Lincoln did slowly mature in his view of African Americans as equal in every respect to white people. Unfortunately the battles waged and people died in the bloodiest war for the United States while Lincoln contemplated the questions and tried to figure out how to fight this war. His Emancipation Proclamation was a strategic measure to allow for the recruitment of black soldiers by the Union and to take away some economic might from the rebel states. Not until Lincoln came into a friendship with Frederick Douglass and drafted the Thirteenth Amendment to the Constitution did he publicly demonstrate his realization of the equality between the races. Then he maneuvered to pass that Amendment, finally fully adopting the moral code of the Abolitionists. Did he force the nation into accepting equality between the races, and this was well before the self-governing citizens were ready for that social change? Yes, most definitely he and his followers did codify equality too early, too quickly, and without the education necessary to fully accept the change. The nation has continued to struggle in developing the morality and understanding and values necessary to live out the ideals of equality between the races. 

That racial filament runs throughout the culture of the United States, even to the point where some individuals from minority ethnic groups carry and live out racist views about themselves and about others in their own castes. Today, I say the Smoldering Civil War is not about race, and is not about returning to any form of slavery. No. The dividing lines are splitting us between urban and rural (based on voting records). We are allowing greater riffs and gulfs to grow between Republicans and Democrats. Looking at the voting patterns between those counties throughout the states is what worries me. Our divisions may even be understood as lining up the sides between protecting conservative liberty and seeking segmented or fragmentary or factional progress.
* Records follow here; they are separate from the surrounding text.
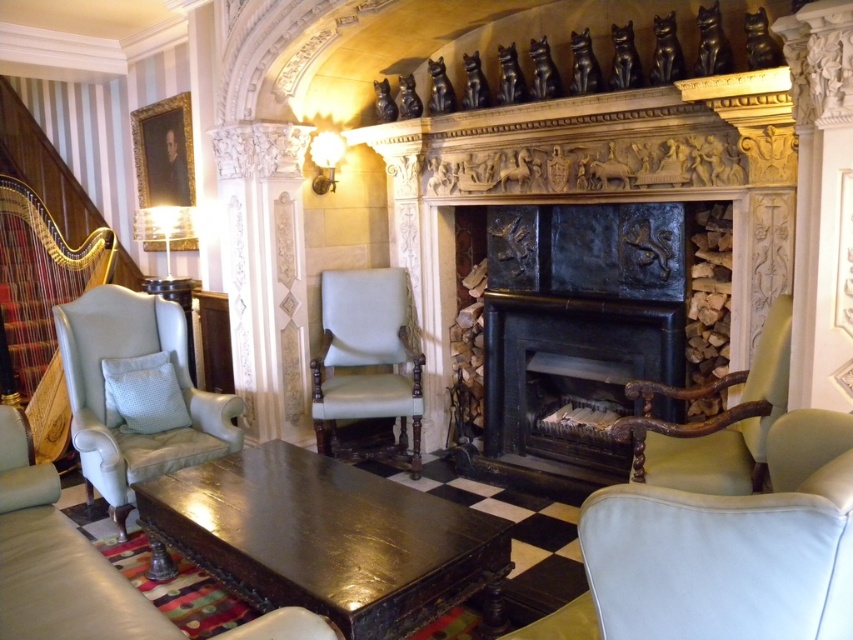 Is light beige fabric armchair at center to the left of metallic glass at upper left from the viewer's perspective?

No, light beige fabric armchair at center is not to the left of metallic glass at upper left.

Can you confirm if light beige fabric armchair at center is positioned below metallic glass at upper left?

Correct, light beige fabric armchair at center is located below metallic glass at upper left.

Where is `light beige fabric armchair at center`? The height and width of the screenshot is (640, 853). light beige fabric armchair at center is located at coordinates (367, 362).

I want to click on light beige fabric armchair at center, so click(x=367, y=362).

Can you confirm if leather couch at center is taller than light blue leather armchair at left?

Incorrect, leather couch at center's height is not larger of light blue leather armchair at left's.

Is point (24, 484) closer to viewer compared to point (117, 346)?

Yes, point (24, 484) is in front of point (117, 346).

In order to click on leather couch at center in this screenshot , I will do `click(57, 561)`.

Is leather couch at center below light beige fabric armchair at center?

Yes, leather couch at center is below light beige fabric armchair at center.

Which is behind, point (125, 611) or point (393, 397)?

Positioned behind is point (393, 397).

Who is more distant from viewer, (238, 632) or (392, 385)?

The point (392, 385) is more distant.

I want to click on leather couch at center, so click(x=57, y=561). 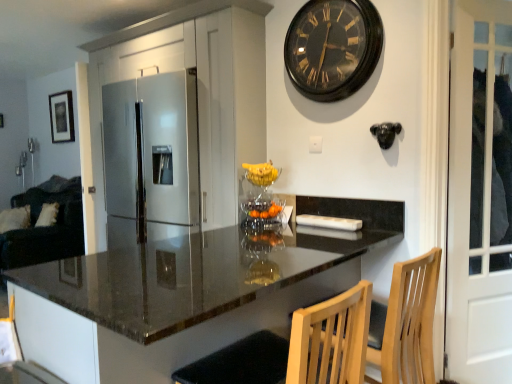 Question: Does black wooden clock at upper center have a lesser height compared to white glass door at right?

Choices:
 (A) no
 (B) yes

Answer: (B)

Question: Is there a large distance between black wooden clock at upper center and white glass door at right?

Choices:
 (A) yes
 (B) no

Answer: (B)

Question: Considering the relative sizes of black wooden clock at upper center and white glass door at right in the image provided, is black wooden clock at upper center bigger than white glass door at right?

Choices:
 (A) no
 (B) yes

Answer: (A)

Question: Is white glass door at right at the back of black wooden clock at upper center?

Choices:
 (A) yes
 (B) no

Answer: (B)

Question: Does black wooden clock at upper center have a lesser width compared to white glass door at right?

Choices:
 (A) no
 (B) yes

Answer: (B)

Question: In terms of width, does black wooden clock at upper center look wider or thinner when compared to satin silver refrigerator at center?

Choices:
 (A) wide
 (B) thin

Answer: (B)

Question: Is point (287, 52) positioned closer to the camera than point (151, 69)?

Choices:
 (A) farther
 (B) closer

Answer: (B)

Question: Considering their positions, is black wooden clock at upper center located in front of or behind satin silver refrigerator at center?

Choices:
 (A) front
 (B) behind

Answer: (A)

Question: Is black wooden clock at upper center bigger or smaller than satin silver refrigerator at center?

Choices:
 (A) big
 (B) small

Answer: (B)

Question: From a real-world perspective, is black matte picture frame at upper left positioned above or below white glass door at right?

Choices:
 (A) below
 (B) above

Answer: (B)

Question: Visually, is black matte picture frame at upper left positioned to the left or to the right of white glass door at right?

Choices:
 (A) right
 (B) left

Answer: (B)

Question: From the image's perspective, is black matte picture frame at upper left above or below white glass door at right?

Choices:
 (A) above
 (B) below

Answer: (A)

Question: Is black matte picture frame at upper left taller or shorter than white glass door at right?

Choices:
 (A) short
 (B) tall

Answer: (A)

Question: From a real-world perspective, is white glass door at right physically located above or below satin silver refrigerator at center?

Choices:
 (A) below
 (B) above

Answer: (A)

Question: Considering the positions of white glass door at right and satin silver refrigerator at center in the image, is white glass door at right wider or thinner than satin silver refrigerator at center?

Choices:
 (A) wide
 (B) thin

Answer: (B) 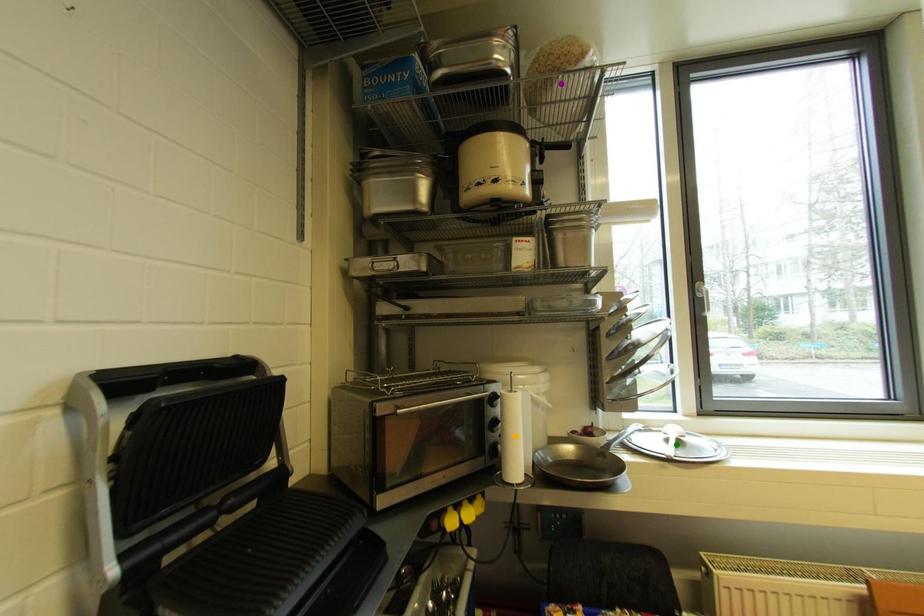 Order these from nearest to farthest:
A) orange point
B) purple point
C) green point

orange point, purple point, green point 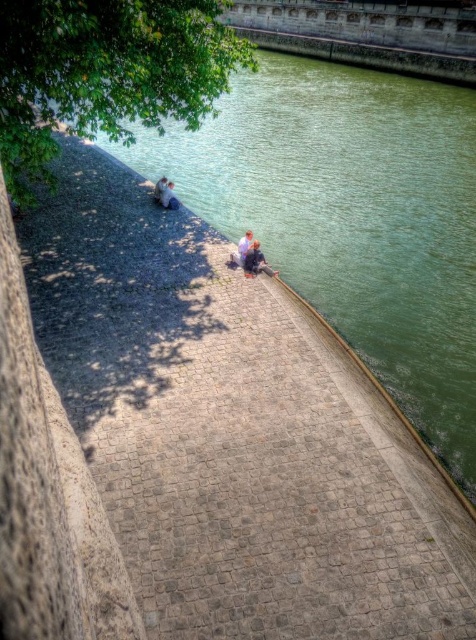 Is green leafy tree at upper left positioned before blue denim jacket at center?

Yes, it is in front of blue denim jacket at center.

Between green leafy tree at upper left and blue denim jacket at center, which one is positioned higher?

green leafy tree at upper left is above.

Measure the distance between point (x=200, y=60) and camera.

They are 50.32 feet apart.

Where is `green leafy tree at upper left`? This screenshot has width=476, height=640. green leafy tree at upper left is located at coordinates (106, 72).

Does green water at lower left appear over smooth skin couple at center?

Correct, green water at lower left is located above smooth skin couple at center.

Is point (469, 264) positioned after point (169, 196)?

That is False.

Identify the location of green water at lower left. Image resolution: width=476 pixels, height=640 pixels. (353, 218).

Does green water at lower left have a larger size compared to blue denim jacket at center?

Yes, green water at lower left is bigger than blue denim jacket at center.

Between point (463, 308) and point (256, 269), which one is positioned behind?

The point (463, 308) is more distant.

At what (x,y) coordinates should I click in order to perform the action: click on green water at lower left. Please return your answer as a coordinate pair (x, y). The image size is (476, 640). Looking at the image, I should click on (353, 218). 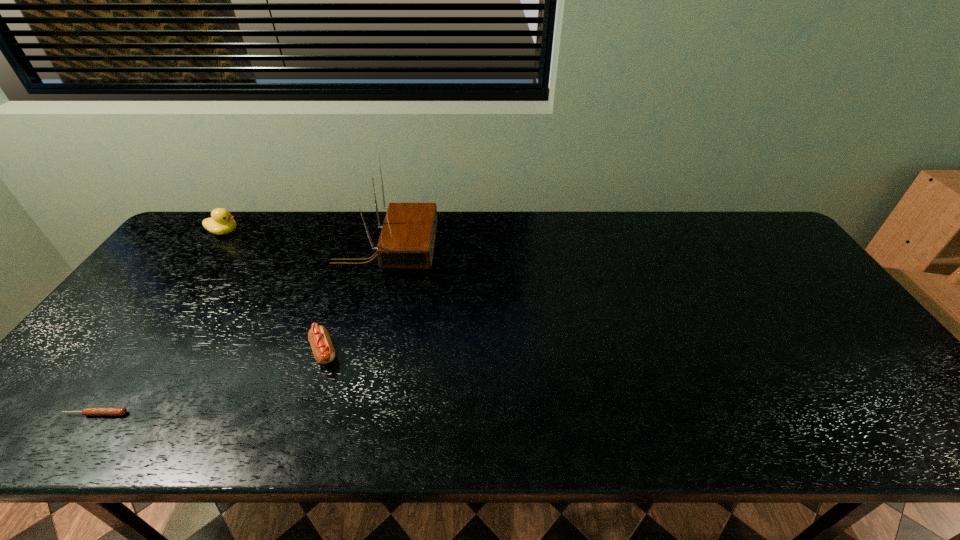 At what (x,y) coordinates should I click in order to perform the action: click on radio_receiver at the far edge. Please return your answer as a coordinate pair (x, y). Image resolution: width=960 pixels, height=540 pixels. Looking at the image, I should click on (407, 238).

This screenshot has width=960, height=540. In order to click on duckling that is at the far edge in this screenshot , I will do `click(221, 222)`.

Where is `object that is at the near edge`? object that is at the near edge is located at coordinates (86, 411).

The height and width of the screenshot is (540, 960). I want to click on duckling at the left edge, so click(221, 222).

The height and width of the screenshot is (540, 960). What are the coordinates of `sausage that is at the left edge` in the screenshot? It's located at (86, 411).

Image resolution: width=960 pixels, height=540 pixels. In order to click on object situated at the far left corner in this screenshot , I will do `click(221, 222)`.

Locate an element on the screen. object that is at the near left corner is located at coordinates (86, 411).

In the image, there is a desktop. Where is `vacant space at the far edge`? Image resolution: width=960 pixels, height=540 pixels. vacant space at the far edge is located at coordinates (505, 215).

Image resolution: width=960 pixels, height=540 pixels. Find the location of `vacant area at the near edge`. vacant area at the near edge is located at coordinates (654, 424).

This screenshot has height=540, width=960. Find the location of `free space at the left edge of the desktop`. free space at the left edge of the desktop is located at coordinates (101, 402).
Conservative liberty to my mind is a specific type of liberty, a specific view of the liberties that are under threat by the needs of urban life, requiring some historically unusual adaptations to allow for greater density of population. Unregulated gun ownership is highly problematic in a densely populated city, while having less companion concerns in a rural community. On another issue, community efforts which too often become government regulations to curb obesity, caloric intake (i.e. sugary sodas), diabetes, smoking related disease, diseases related to stress, and communicable diseases are of high importance in a city, but less so in rural areas where manual labor can be a daily expectation and open spaces do not result in smog and concentrations of toxins. Yet economic opportunities are disappearing in the rural areas, forcing many of the younger generations to seek livelihoods in the cities, and leaving the rural populations all the more worried about the threats to conservative liberties.

Meanwhile, progressives have uphill battles trying to win over some hoped-for-society that is potential but untried. If greater gender diversity leads to same-sex marriage, what are all the implications for society and future generations. No one can say for sure, and so conservative liberty often sets against that progress for a fragment of the population. With a one-payer system of healthcare, will the pattern for losing the numbers of doctors and medical facilities in the rural areas be stopped, or will rural populations be all the more forced to travel for medical attention? How can progressive advocates reassure those fighting for conservative liberty? The progressive causes can be named and supposed over several pages and hours of discussions. Many progressive campaigns seem to be unrelated to the others. They do not coordinate into any unifying grand vision. In the current political environment then we can understand generally why proponents of conservative liberty oppose the progress, hold fast to the status quo, and are suspect of anyone opposing their traditions and worldview. 


These generalized differences between conservative liberties and factional progress can be pushed to a warring cause when one party holds super majorities in state after state legislature, teamed up with politically aligned governors and court judges who champion the same causes as the elected officials. This sets us to the point of having a Smoldering Civil War.